DATA UNDER STUDY:
--------------------------------------------------

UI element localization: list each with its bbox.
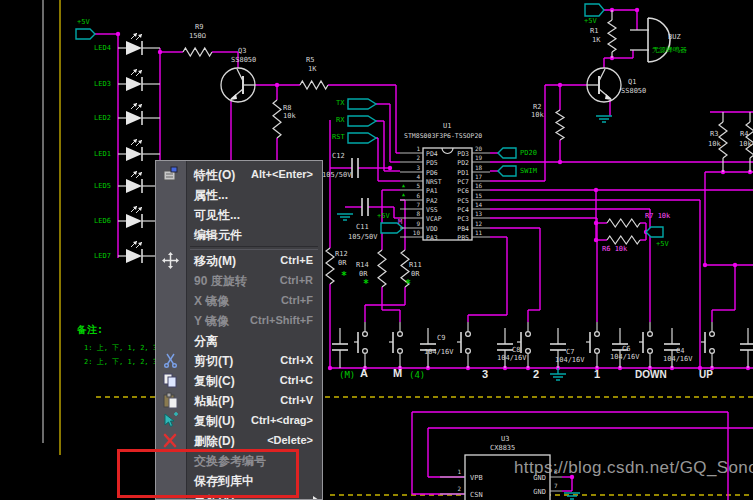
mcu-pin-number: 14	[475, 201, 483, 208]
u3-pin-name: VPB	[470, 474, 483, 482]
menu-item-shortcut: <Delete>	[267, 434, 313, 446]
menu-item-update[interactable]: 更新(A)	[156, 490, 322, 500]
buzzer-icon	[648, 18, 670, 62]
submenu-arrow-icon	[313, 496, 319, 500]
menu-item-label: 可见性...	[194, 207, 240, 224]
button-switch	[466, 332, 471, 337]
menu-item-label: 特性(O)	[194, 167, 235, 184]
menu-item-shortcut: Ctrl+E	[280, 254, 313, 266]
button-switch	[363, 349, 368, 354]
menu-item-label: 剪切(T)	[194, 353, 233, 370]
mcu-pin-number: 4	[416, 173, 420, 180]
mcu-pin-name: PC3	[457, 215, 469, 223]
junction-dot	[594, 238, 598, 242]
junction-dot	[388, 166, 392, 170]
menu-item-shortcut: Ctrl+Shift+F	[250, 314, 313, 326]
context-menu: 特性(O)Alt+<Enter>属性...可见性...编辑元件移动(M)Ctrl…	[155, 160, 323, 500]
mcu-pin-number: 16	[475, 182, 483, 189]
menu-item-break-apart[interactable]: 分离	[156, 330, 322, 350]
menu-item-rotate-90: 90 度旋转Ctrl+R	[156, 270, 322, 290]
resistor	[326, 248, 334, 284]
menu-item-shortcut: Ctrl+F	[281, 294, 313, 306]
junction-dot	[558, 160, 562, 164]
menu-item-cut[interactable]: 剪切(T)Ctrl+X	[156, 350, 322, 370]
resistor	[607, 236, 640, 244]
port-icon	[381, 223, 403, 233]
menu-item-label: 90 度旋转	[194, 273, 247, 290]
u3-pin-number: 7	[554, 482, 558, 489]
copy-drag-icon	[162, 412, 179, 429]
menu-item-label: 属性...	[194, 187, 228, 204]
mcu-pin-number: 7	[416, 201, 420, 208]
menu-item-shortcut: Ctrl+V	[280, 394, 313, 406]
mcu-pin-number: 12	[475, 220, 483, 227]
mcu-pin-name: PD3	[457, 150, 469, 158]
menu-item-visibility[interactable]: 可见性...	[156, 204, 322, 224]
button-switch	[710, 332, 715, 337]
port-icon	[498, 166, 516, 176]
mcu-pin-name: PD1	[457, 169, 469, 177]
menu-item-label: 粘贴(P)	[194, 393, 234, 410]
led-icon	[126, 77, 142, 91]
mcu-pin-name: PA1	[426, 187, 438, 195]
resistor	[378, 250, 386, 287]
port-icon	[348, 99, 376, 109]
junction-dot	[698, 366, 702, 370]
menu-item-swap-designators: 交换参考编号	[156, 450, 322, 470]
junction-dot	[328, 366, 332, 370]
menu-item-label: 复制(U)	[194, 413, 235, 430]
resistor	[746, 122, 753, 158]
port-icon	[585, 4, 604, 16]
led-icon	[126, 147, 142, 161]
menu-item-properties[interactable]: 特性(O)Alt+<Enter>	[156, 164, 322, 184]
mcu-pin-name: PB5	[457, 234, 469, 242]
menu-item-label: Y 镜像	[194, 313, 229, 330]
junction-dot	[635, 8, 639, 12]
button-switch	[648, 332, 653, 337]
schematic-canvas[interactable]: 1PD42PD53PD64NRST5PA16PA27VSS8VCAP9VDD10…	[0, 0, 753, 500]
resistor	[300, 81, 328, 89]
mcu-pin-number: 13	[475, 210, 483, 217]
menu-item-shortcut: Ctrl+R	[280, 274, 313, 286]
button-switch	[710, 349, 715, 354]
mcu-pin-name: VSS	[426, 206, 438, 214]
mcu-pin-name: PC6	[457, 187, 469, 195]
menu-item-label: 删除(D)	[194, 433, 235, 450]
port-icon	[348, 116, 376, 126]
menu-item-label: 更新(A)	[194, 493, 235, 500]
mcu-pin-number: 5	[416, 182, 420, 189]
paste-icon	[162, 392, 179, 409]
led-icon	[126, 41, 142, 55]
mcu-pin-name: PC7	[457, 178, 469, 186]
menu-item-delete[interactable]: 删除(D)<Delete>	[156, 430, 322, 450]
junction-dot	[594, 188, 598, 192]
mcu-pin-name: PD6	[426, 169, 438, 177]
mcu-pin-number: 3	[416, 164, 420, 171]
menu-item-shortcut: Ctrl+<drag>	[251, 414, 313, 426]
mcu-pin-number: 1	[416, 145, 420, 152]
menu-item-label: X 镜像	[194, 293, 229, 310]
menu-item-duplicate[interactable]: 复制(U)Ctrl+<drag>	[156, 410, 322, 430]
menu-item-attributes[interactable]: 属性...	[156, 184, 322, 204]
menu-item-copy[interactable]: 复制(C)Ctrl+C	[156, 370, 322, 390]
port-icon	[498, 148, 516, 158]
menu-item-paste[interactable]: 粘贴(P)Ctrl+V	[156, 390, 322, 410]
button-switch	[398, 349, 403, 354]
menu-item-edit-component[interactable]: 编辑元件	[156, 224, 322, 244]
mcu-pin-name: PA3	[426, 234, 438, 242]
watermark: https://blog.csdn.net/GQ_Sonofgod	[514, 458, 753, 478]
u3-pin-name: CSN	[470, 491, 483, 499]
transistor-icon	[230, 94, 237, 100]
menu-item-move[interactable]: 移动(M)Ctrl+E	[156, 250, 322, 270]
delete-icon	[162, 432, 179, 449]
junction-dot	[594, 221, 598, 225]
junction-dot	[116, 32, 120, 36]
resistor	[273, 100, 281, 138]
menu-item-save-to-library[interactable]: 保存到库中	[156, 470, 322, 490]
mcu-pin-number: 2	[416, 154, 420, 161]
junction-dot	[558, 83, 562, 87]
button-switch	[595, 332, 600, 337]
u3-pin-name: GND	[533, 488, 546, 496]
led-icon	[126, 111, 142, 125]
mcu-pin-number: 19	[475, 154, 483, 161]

--------------------------------------------------

WHAT THE TASK ASKS: Set down every record exactly as written, but drop the pictures.

THE COMPLETED TASK:
UI element localization: list each with its bbox.
mcu-pin-number: 14	[475, 201, 483, 208]
u3-pin-name: VPB	[470, 474, 483, 482]
menu-item-shortcut: <Delete>	[267, 434, 313, 446]
menu-item-update[interactable]: 更新(A)	[156, 490, 322, 500]
buzzer-icon	[648, 18, 670, 62]
submenu-arrow-icon	[313, 496, 319, 500]
menu-item-label: 可见性...	[194, 207, 240, 224]
button-switch	[466, 332, 471, 337]
menu-item-label: 特性(O)	[194, 167, 235, 184]
menu-item-shortcut: Ctrl+E	[280, 254, 313, 266]
button-switch	[363, 349, 368, 354]
menu-item-label: 剪切(T)	[194, 353, 233, 370]
mcu-pin-number: 4	[416, 173, 420, 180]
mcu-pin-name: PC3	[457, 215, 469, 223]
junction-dot	[594, 238, 598, 242]
junction-dot	[388, 166, 392, 170]
menu-item-shortcut: Ctrl+Shift+F	[250, 314, 313, 326]
context-menu: 特性(O)Alt+<Enter>属性...可见性...编辑元件移动(M)Ctrl…	[155, 160, 323, 500]
mcu-pin-number: 16	[475, 182, 483, 189]
menu-item-break-apart[interactable]: 分离	[156, 330, 322, 350]
menu-item-rotate-90: 90 度旋转Ctrl+R	[156, 270, 322, 290]
resistor	[326, 248, 334, 284]
menu-item-shortcut: Ctrl+F	[281, 294, 313, 306]
junction-dot	[558, 160, 562, 164]
menu-item-cut[interactable]: 剪切(T)Ctrl+X	[156, 350, 322, 370]
resistor	[607, 236, 640, 244]
port-icon	[381, 223, 403, 233]
menu-item-label: 90 度旋转	[194, 273, 247, 290]
u3-pin-number: 7	[554, 482, 558, 489]
copy-drag-icon	[162, 412, 179, 429]
menu-item-label: 属性...	[194, 187, 228, 204]
mcu-pin-number: 7	[416, 201, 420, 208]
menu-item-shortcut: Ctrl+V	[280, 394, 313, 406]
mcu-pin-number: 12	[475, 220, 483, 227]
mcu-pin-name: PD3	[457, 150, 469, 158]
menu-item-visibility[interactable]: 可见性...	[156, 204, 322, 224]
button-switch	[710, 332, 715, 337]
port-icon	[498, 166, 516, 176]
mcu-pin-name: PD1	[457, 169, 469, 177]
menu-item-label: 粘贴(P)	[194, 393, 234, 410]
led-icon	[126, 77, 142, 91]
mcu-pin-name: PA1	[426, 187, 438, 195]
resistor	[378, 250, 386, 287]
port-icon	[348, 99, 376, 109]
junction-dot	[698, 366, 702, 370]
menu-item-swap-designators: 交换参考编号	[156, 450, 322, 470]
junction-dot	[328, 366, 332, 370]
menu-item-label: 复制(U)	[194, 413, 235, 430]
resistor	[746, 122, 753, 158]
port-icon	[585, 4, 604, 16]
led-icon	[126, 147, 142, 161]
menu-item-properties[interactable]: 特性(O)Alt+<Enter>	[156, 164, 322, 184]
mcu-pin-name: PB5	[457, 234, 469, 242]
menu-item-label: Y 镜像	[194, 313, 229, 330]
junction-dot	[635, 8, 639, 12]
button-switch	[648, 332, 653, 337]
schematic-canvas[interactable]: 1PD42PD53PD64NRST5PA16PA27VSS8VCAP9VDD10…	[0, 0, 753, 500]
resistor	[300, 81, 328, 89]
mcu-pin-number: 13	[475, 210, 483, 217]
menu-item-shortcut: Ctrl+R	[280, 274, 313, 286]
button-switch	[710, 349, 715, 354]
mcu-pin-name: VSS	[426, 206, 438, 214]
mcu-pin-name: PC6	[457, 187, 469, 195]
menu-item-label: 删除(D)	[194, 433, 235, 450]
port-icon	[348, 116, 376, 126]
menu-item-label: 更新(A)	[194, 493, 235, 500]
mcu-pin-number: 5	[416, 182, 420, 189]
paste-icon	[162, 392, 179, 409]
led-icon	[126, 41, 142, 55]
mcu-pin-name: PC7	[457, 178, 469, 186]
menu-item-delete[interactable]: 删除(D)<Delete>	[156, 430, 322, 450]
junction-dot	[594, 188, 598, 192]
mcu-pin-name: PD6	[426, 169, 438, 177]
mcu-pin-number: 3	[416, 164, 420, 171]
menu-item-shortcut: Ctrl+<drag>	[251, 414, 313, 426]
mcu-pin-number: 1	[416, 145, 420, 152]
menu-item-label: X 镜像	[194, 293, 229, 310]
menu-item-duplicate[interactable]: 复制(U)Ctrl+<drag>	[156, 410, 322, 430]
menu-item-attributes[interactable]: 属性...	[156, 184, 322, 204]
menu-item-copy[interactable]: 复制(C)Ctrl+C	[156, 370, 322, 390]
port-icon	[498, 148, 516, 158]
menu-item-paste[interactable]: 粘贴(P)Ctrl+V	[156, 390, 322, 410]
button-switch	[398, 349, 403, 354]
menu-item-edit-component[interactable]: 编辑元件	[156, 224, 322, 244]
mcu-pin-name: PA3	[426, 234, 438, 242]
watermark: https://blog.csdn.net/GQ_Sonofgod	[514, 458, 753, 478]
u3-pin-name: CSN	[470, 491, 483, 499]
transistor-icon	[230, 94, 237, 100]
menu-item-move[interactable]: 移动(M)Ctrl+E	[156, 250, 322, 270]
delete-icon	[162, 432, 179, 449]
junction-dot	[594, 221, 598, 225]
junction-dot	[116, 32, 120, 36]
resistor	[273, 100, 281, 138]
menu-item-save-to-library[interactable]: 保存到库中	[156, 470, 322, 490]
mcu-pin-number: 2	[416, 154, 420, 161]
junction-dot	[558, 83, 562, 87]
button-switch	[595, 332, 600, 337]
u3-pin-name: GND	[533, 488, 546, 496]
led-icon	[126, 111, 142, 125]
mcu-pin-number: 19	[475, 154, 483, 161]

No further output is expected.